§ ABOUT THIS EXERCISE
The response should contain all of the data below, reproduced exactly, and no pictures.

··· PROVIDED DATA ···

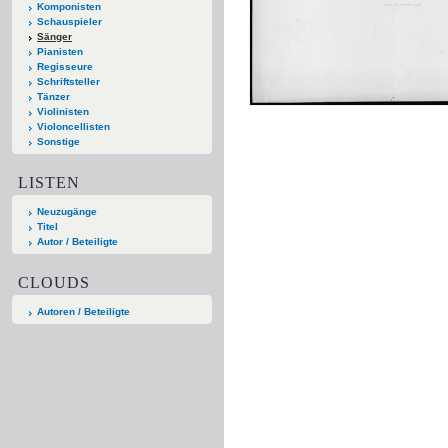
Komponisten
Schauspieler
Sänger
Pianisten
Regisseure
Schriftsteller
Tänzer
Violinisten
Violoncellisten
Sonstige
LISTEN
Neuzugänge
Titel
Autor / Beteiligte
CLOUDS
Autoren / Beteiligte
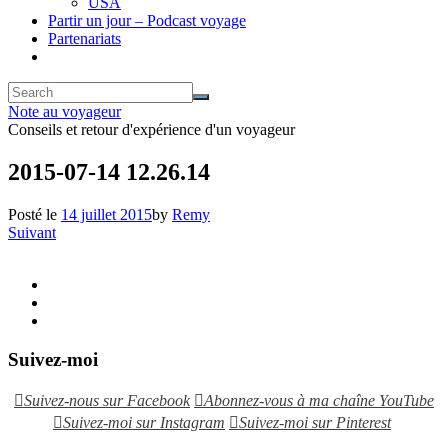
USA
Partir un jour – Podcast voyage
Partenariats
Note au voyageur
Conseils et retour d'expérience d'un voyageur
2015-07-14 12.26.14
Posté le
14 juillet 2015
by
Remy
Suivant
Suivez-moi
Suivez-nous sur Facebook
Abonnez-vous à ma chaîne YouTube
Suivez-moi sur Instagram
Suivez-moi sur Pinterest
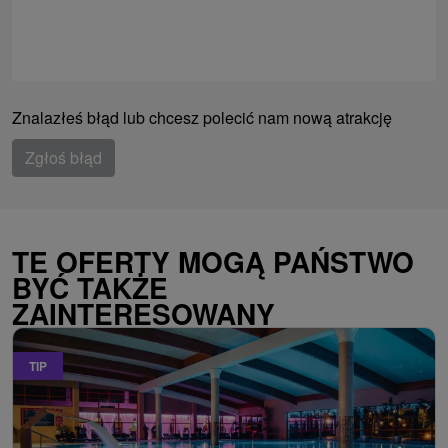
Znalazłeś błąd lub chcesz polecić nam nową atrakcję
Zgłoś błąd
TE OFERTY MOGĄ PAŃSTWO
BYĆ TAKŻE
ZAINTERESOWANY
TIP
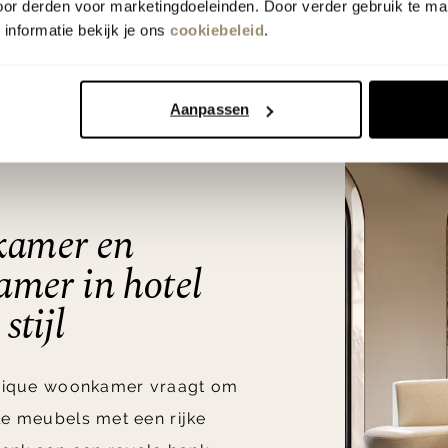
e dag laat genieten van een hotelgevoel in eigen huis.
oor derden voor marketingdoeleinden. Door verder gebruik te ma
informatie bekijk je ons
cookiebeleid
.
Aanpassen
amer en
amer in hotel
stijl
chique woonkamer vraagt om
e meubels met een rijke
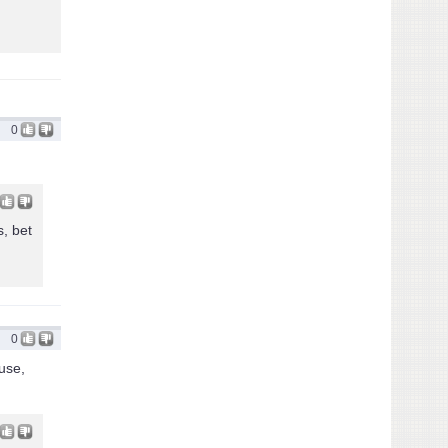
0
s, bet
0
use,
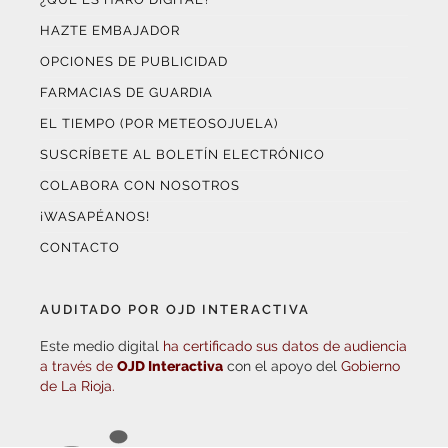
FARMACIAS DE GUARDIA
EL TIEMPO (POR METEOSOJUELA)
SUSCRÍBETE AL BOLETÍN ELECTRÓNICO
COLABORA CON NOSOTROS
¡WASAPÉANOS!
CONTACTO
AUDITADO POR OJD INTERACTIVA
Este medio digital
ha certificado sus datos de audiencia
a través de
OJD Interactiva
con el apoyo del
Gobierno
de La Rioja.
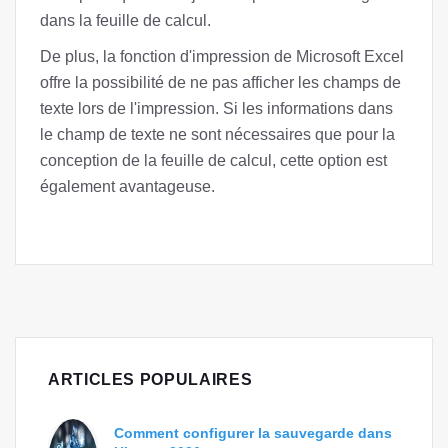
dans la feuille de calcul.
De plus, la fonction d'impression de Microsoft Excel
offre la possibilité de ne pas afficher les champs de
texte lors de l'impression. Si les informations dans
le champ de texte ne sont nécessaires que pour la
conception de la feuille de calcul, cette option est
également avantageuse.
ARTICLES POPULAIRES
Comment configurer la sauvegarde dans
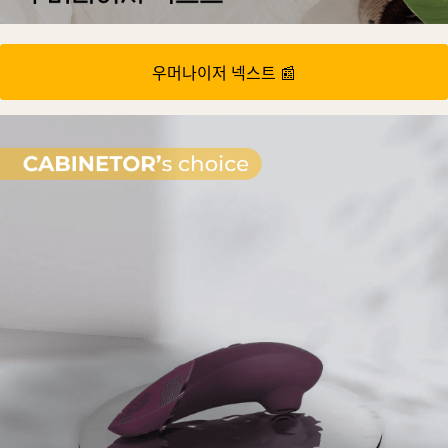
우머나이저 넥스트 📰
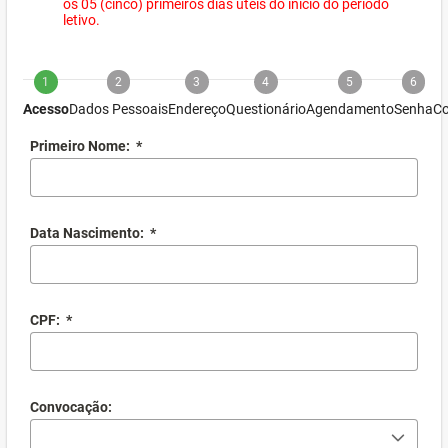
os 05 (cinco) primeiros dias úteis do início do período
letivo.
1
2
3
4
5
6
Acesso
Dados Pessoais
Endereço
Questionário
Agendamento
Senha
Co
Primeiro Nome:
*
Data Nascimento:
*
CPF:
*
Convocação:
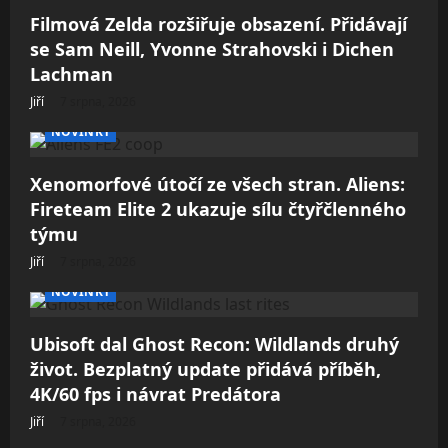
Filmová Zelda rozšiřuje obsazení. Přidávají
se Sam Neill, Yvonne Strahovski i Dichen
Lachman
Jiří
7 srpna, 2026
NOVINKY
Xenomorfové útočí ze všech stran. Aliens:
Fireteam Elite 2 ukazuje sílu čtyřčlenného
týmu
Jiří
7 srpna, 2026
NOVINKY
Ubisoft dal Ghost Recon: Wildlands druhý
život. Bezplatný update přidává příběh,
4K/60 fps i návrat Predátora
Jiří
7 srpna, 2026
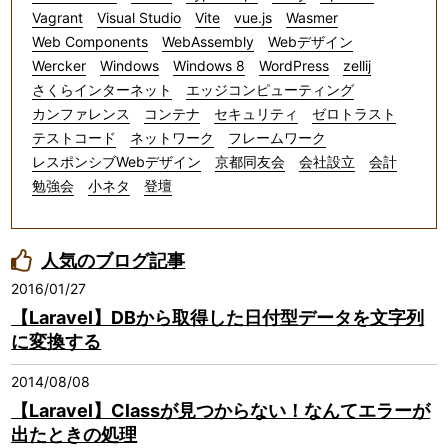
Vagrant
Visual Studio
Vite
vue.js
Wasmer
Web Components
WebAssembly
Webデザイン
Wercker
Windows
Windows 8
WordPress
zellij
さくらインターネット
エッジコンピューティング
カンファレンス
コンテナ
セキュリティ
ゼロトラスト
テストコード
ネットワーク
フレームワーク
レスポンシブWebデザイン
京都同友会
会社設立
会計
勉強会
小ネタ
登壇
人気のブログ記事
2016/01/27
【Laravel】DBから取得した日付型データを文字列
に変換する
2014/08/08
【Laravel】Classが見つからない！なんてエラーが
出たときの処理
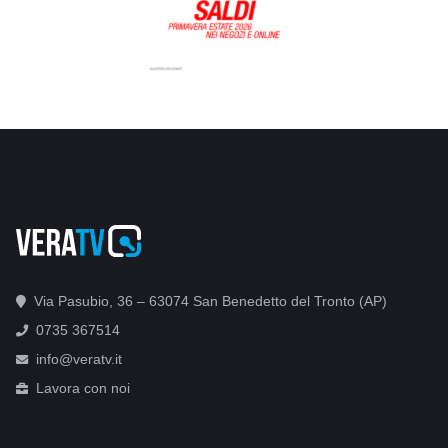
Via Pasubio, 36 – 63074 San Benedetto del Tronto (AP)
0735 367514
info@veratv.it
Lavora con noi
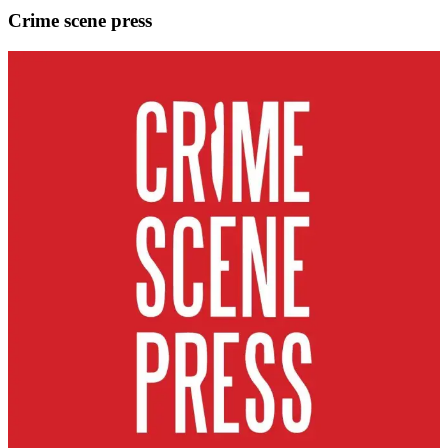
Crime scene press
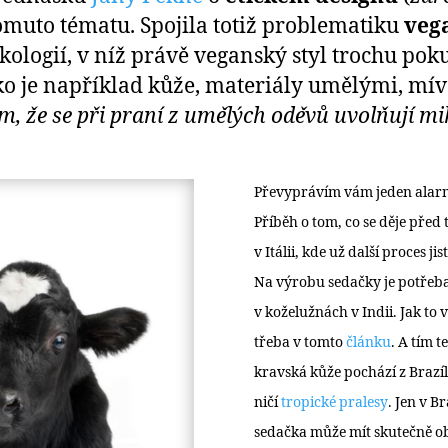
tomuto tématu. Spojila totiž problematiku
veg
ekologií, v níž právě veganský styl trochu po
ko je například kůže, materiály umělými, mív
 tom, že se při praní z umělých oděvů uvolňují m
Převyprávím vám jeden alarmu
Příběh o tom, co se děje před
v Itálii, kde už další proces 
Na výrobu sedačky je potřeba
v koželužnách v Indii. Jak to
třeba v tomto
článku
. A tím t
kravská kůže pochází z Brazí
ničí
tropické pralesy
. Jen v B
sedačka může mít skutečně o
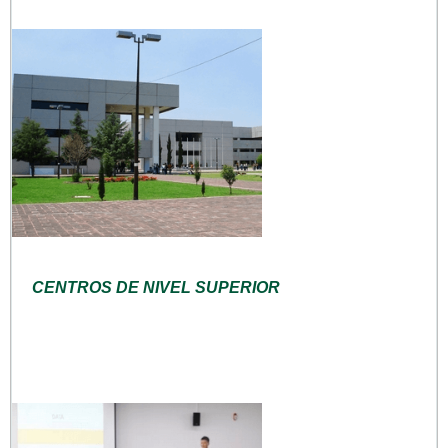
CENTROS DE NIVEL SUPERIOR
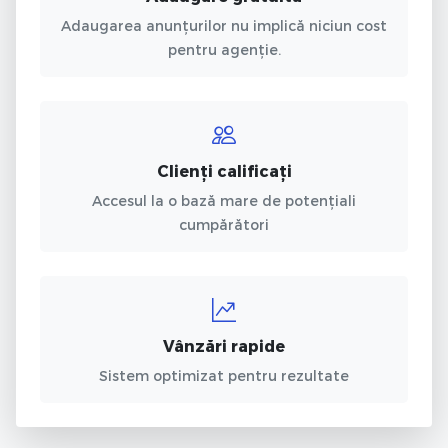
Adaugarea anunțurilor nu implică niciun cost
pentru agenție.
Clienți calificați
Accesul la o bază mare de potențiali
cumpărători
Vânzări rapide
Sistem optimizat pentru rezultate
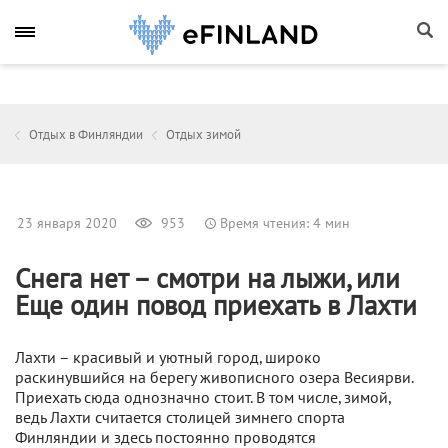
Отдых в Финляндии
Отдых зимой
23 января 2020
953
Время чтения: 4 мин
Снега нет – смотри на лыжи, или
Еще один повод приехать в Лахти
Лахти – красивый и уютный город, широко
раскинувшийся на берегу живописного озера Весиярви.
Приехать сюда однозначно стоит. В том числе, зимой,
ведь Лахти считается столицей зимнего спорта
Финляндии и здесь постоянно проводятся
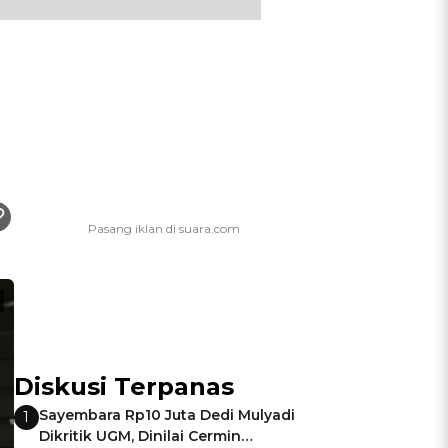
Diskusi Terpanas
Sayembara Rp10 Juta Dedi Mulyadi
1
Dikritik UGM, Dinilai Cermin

···

§ THE COMPLETED TASK
Komponisten
Schauspieler
Sänger
Pianisten
Regisseure
Schriftsteller
Tänzer
Violinisten
Violoncellisten
Sonstige
LISTEN
Neuzugänge
Titel
Autor / Beteiligte
CLOUDS
Autoren / Beteiligte
USA
Partir un jour – Podcast voyage
Partenariats
Note au voyageur
Conseils et retour d'expérience d'un voyageur
2015-07-14 12.26.14
Posté le
14 juillet 2015
by
Remy
Suivant
Suivez-moi
Suivez-nous sur Facebook
Abonnez-vous à ma chaîne YouTube
Suivez-moi sur Instagram
Suivez-moi sur Pinterest
Znalazłeś błąd lub chcesz polecić nam nową atrakcję
Zgłoś błąd
TE OFERTY MOGĄ PAŃSTWO
BYĆ TAKŻE
ZAINTERESOWANY
TIP
e dag laat genieten van een hotelgevoel in eigen huis.
oor derden voor marketingdoeleinden. Door verder gebruik te ma
informatie bekijk je ons
cookiebeleid
.
Aanpassen
amer en
amer in hotel
stijl
chique woonkamer vraagt om
e meubels met een rijke
0
s, bet
0
use,
FARMACIAS DE GUARDIA
EL TIEMPO (POR METEOSOJUELA)
SUSCRÍBETE AL BOLETÍN ELECTRÓNICO
COLABORA CON NOSOTROS
¡WASAPÉANOS!
CONTACTO
AUDITADO POR OJD INTERACTIVA
Este medio digital
ha certificado sus datos de audiencia
a través de
OJD Interactiva
con el apoyo del
Gobierno
de La Rioja.
dans la feuille de calcul.
De plus, la fonction d'impression de Microsoft Excel
offre la possibilité de ne pas afficher les champs de
texte lors de l'impression. Si les informations dans
le champ de texte ne sont nécessaires que pour la
conception de la feuille de calcul, cette option est
également avantageuse.
ARTICLES POPULAIRES
Comment configurer la sauvegarde dans
우머나이저 넥스트 📰
os 05 (cinco) primeiros dias úteis do início do período
letivo.
1
2
3
4
5
6
Acesso
Dados Pessoais
Endereço
Questionário
Agendamento
Senha
Co
Primeiro Nome:
*
Data Nascimento:
*
CPF:
*
Convocação:
Filmová Zelda rozšiřuje obsazení. Přidávají
se Sam Neill, Yvonne Strahovski i Dichen
Lachman
Jiří
7 srpna, 2026
NOVINKY
Xenomorfové útočí ze všech stran. Aliens:
Fireteam Elite 2 ukazuje sílu čtyřčlenného
týmu
Jiří
7 srpna, 2026
NOVINKY
Ubisoft dal Ghost Recon: Wildlands druhý
život. Bezplatný update přidává příběh,
4K/60 fps i návrat Predátora
Jiří
7 srpna, 2026
Vagrant
Visual Studio
Vite
vue.js
Wasmer
Web Components
WebAssembly
Webデザイン
Wercker
Windows
Windows 8
WordPress
zellij
さくらインターネット
エッジコンピューティング
カンファレンス
コンテナ
セキュリティ
ゼロトラスト
テストコード
ネットワーク
フレームワーク
レスポンシブWebデザイン
京都同友会
会社設立
会計
勉強会
小ネタ
登壇
人気のブログ記事
2016/01/27
【Laravel】DBから取得した日付型データを文字列
に変換する
2014/08/08
【Laravel】Classが見つからない！なんてエラーが
出たときの処理
Via Pasubio, 36 – 63074 San Benedetto del Tronto (AP)
0735 367514
info@veratv.it
Lavora con noi
Crime scene press
tomuto tématu. Spojila totiž problematiku
veg
ekologií, v níž právě veganský styl trochu po
ko je například kůže, materiály umělými, mív
 tom, že se při praní z umělých oděvů uvolňují m
Převyprávím vám jeden alarmu
Příběh o tom, co se děje před
v Itálii, kde už další proces 
Na výrobu sedačky je potřeba
v koželužnách v Indii. Jak to
třeba v tomto
článku
. A tím t
kravská kůže pochází z Brazí
ničí
tropické pralesy
. Jen v B
sedačka může mít skutečně o
CENTROS DE NIVEL SUPERIOR
Adaugarea anunțurilor nu implică niciun cost
pentru agenție.
Clienți calificați
Accesul la o bază mare de potențiali
cumpărători
Vânzări rapide
Sistem optimizat pentru rezultate
Отдых в Финляндии
Отдых зимой
23 января 2020
953
Время чтения: 4 мин
Снега нет – смотри на лыжи, или
Еще один повод приехать в Лахти
Лахти – красивый и уютный город, широко
раскинувшийся на берегу живописного озера Весиярви.
Приехать сюда однозначно стоит. В том числе, зимой,
ведь Лахти считается столицей зимнего спорта
Финляндии и здесь постоянно проводятся
Diskusi Terpanas
Sayembara Rp10 Juta Dedi Mulyadi
1
Dikritik UGM, Dinilai Cermin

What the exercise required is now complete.